For instance, Augustus Gloop a character from Charlie and the Chocolate Factory is now described as “enormous”, with the word “fat” being removed from the book.
In the BFG, the giant’s coat is no longer black. The BFG is now standing “still as a statue”, as opposed to “white as a sheet” in the original text.
Elsewhere, Mrs Twit will be referred to as “beastly” instead of “ugly and beastly”. In the same book, the words “weird African language” have also been removed.
Other words being removed also include “crazy” and “mad”, due to concerns surrounding mental health.
In Matilda, the threat to “knock her flat” have been changed to “give her a right talking to”.
“gobblefunk with words”
According to the Roald Dahl Story Company, these “small and carefully considered” changes have come following a review preview process, which has been ongoing since 2020.
The changes have led to hotly contested debate and strong criticism, including the Prime Minister.
A spokesperson for Mr Sunak insisted that these works should be “preserved and not airbrushed”.
Using a word invented by Dahl, the spokesperson added, “When it comes to our rich and varied literary heritage, the prime minister agrees with the BFG that we shouldn’t gobblefunk around with words”.
Others to criticise the changes to these Roald Dahl books, include controversial writer Salman Rushdie.
“Roald Dahl was no angel but this is absurd censorship”, Rushdie wrote. “Puffin Books and the Dahl estate should be ashamed”.
Roald Dahl was no angel but this is absurd censorship.
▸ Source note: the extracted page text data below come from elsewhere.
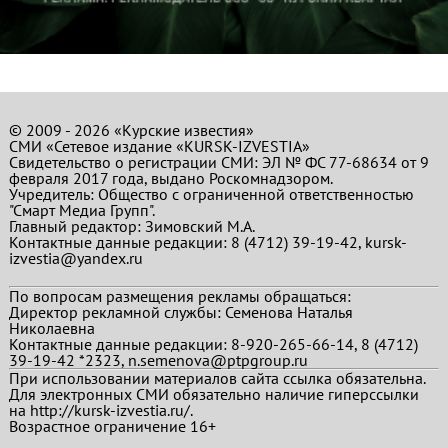
© 2009 - 2026 «Курские известия»
СМИ «Сетевое издание «KURSK-IZVESTIA»
Свидетельство о регистрации СМИ: ЭЛ № ФС 77-68634 от 9
февраля 2017 года, выдано Роскомнадзором.
Учредитель: Общество с ограниченной ответственностью
"Смарт Медиа Групп".
Главный редактор:
Зимовский М.А.
Контактные данные редакции: 8 (4712) 39-19-42, kursk-
izvestia@yandex.ru
По вопросам размещения рекламы обращаться:
Директор рекламной службы: Семенова Наталья
Николаевна
Контактные данные редакции: 8-920-265-66-14, 8 (4712)
39-19-42 *2323, n.semenova@ptpgroup.ru
При использовании материалов сайта ссылка обязательна.
Для электронных СМИ обязательно наличие гиперссылки
на http://kursk-izvestia.ru/.
Возрастное ограничение 16+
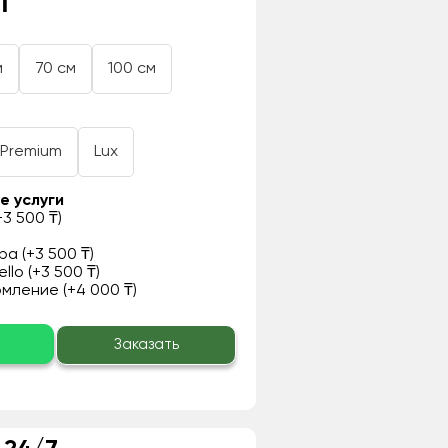
₸
м
70 см
100 см
Premium
Lux
е услуги
3 500 ₸)
а (+3 500 ₸)
llo (+3 500 ₸)
ление (+4 000 ₸)
о
Заказать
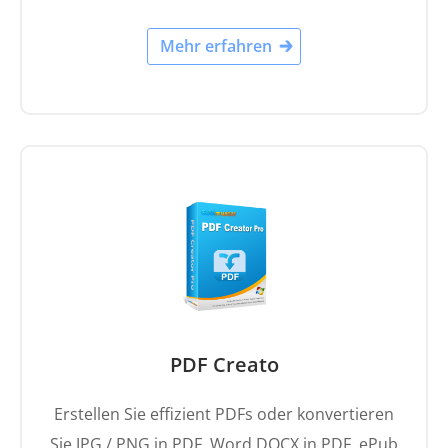
Mehr erfahren
PDF Creato
Erstellen Sie effizient PDFs oder konvertieren
Sie JPG / PNG in PDF, Word DOCX in PDF, ePub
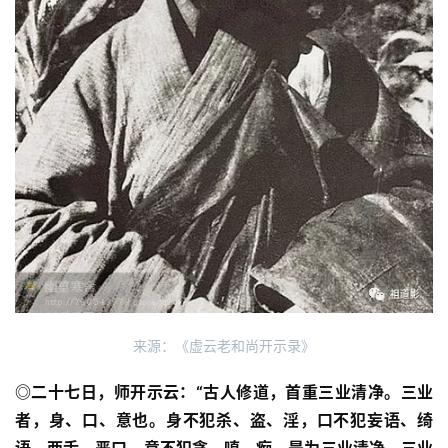
来源：《虚云老和尚开示录》
◎二十七日，师开示云：“古人修道，首重三业清净。三业
者，身、口、意也。身不犯杀、盗、淫，口不犯妄语、绮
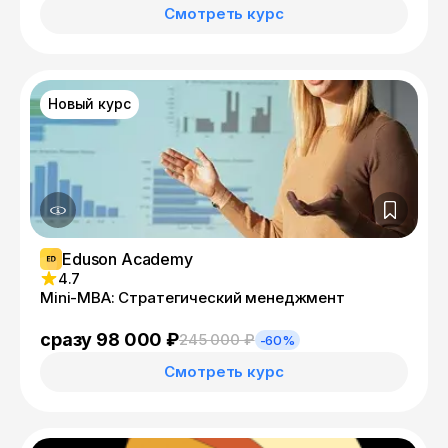
Смотреть курс
Новый курс
Eduson Academy
4.7
Mini-MBA: Стратегический менеджмент
сразу 98 000 ₽
245 000 ₽
-60%
Смотреть курс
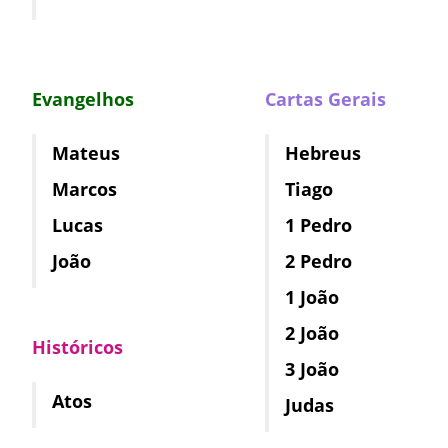
Evangelhos
Cartas Gerais
Mateus
Hebreus
Marcos
Tiago
Lucas
1 Pedro
João
2 Pedro
1 João
2 João
Históricos
3 João
Atos
Judas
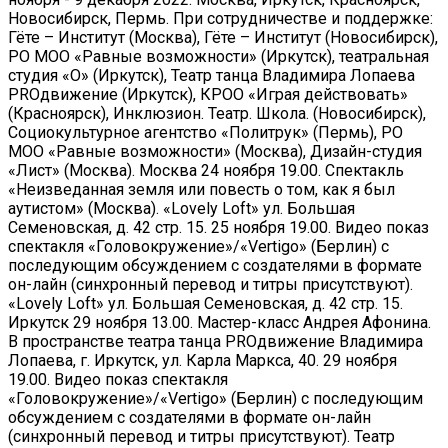
Новосибирск, Пермь. При сотрудничестве и поддержке:
Гёте – Институт (Москва), Гёте – Институт (Новосибирск),
РО МОО «Равные возможности» (Иркутск), театральная
студия «О» (Иркутск), Театр танца Владимира Лопаева
PROдвижение (Иркутск), КРОО «Играя действовать»
(Красноярск), Инклюзион. Театр. Школа. (Новосибирск),
Социокультурное агентство «Политрук» (Пермь), РО
МОО «Равные возможности» (Москва), Дизайн-студия
«Лист» (Москва). Москва 24 ноября 19.00. Спектакль
«Неизведанная земля или повесть о том, как я был
аутистом» (Москва). «Lovely Loft» ул. Большая
Семеновская, д. 42 стр. 15. 25 ноября 19.00. Видео показ
спектакля «Головокружение»/«Vertigo» (Берлин) с
последующим обсуждением с создателями в формате
он-лайн (синхронный перевод и титры присутствуют).
«Lovely Loft» ул. Большая Семеновская, д. 42 стр. 15.
Иркутск 29 ноября 13.00. Мастер-класс Андрея Афонина.
В пространстве театра танца PROдвижение Владимира
Лопаева, г. Иркутск, ул. Карла Маркса, 40. 29 ноября
19.00. Видео показ спектакля
«Головокружение»/«Vertigo» (Берлин) с последующим
обсуждением с создателями в формате он-лайн
(синхронный перевод и титры присутствуют). Театр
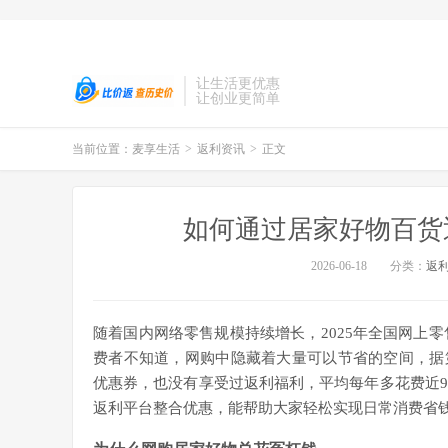
让生活更优惠
让创业更简单
当前位置：
麦享生活
>
返利资讯
>
正文
如何通过居家好物百货
2026-06-18
分类：
返
随着国内网络零售规模持续增长，2025年全国网上零
费者不知道，网购中隐藏着大量可以节省的空间，据
优惠券，也没有享受过返利福利，平均每年多花费近9
返利平台整合优惠，能帮助大家轻松实现日常消费省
Puffin Books and the Dahl estate should be ashamed. https://t.co/sdjMfBr7WW
— Salman Rushdie (@SalmanRushdie) February 18, 2023
Elsewhere, author Philip Pullman feels that Roald Dahl’s books “should be allowed to fade away”, as opposed to being changed to avoid causing offence.
“If Dahl offends us, let him go out of print,” he said. “Read all these [other] wonderful authors who are writing today, who don’t get as much of a look-in because of the massive commercial gravity of people like Roald Dahl”.
However, poet and author Debjani Chatterjee insisted that publishers who review their work is a “good thing”.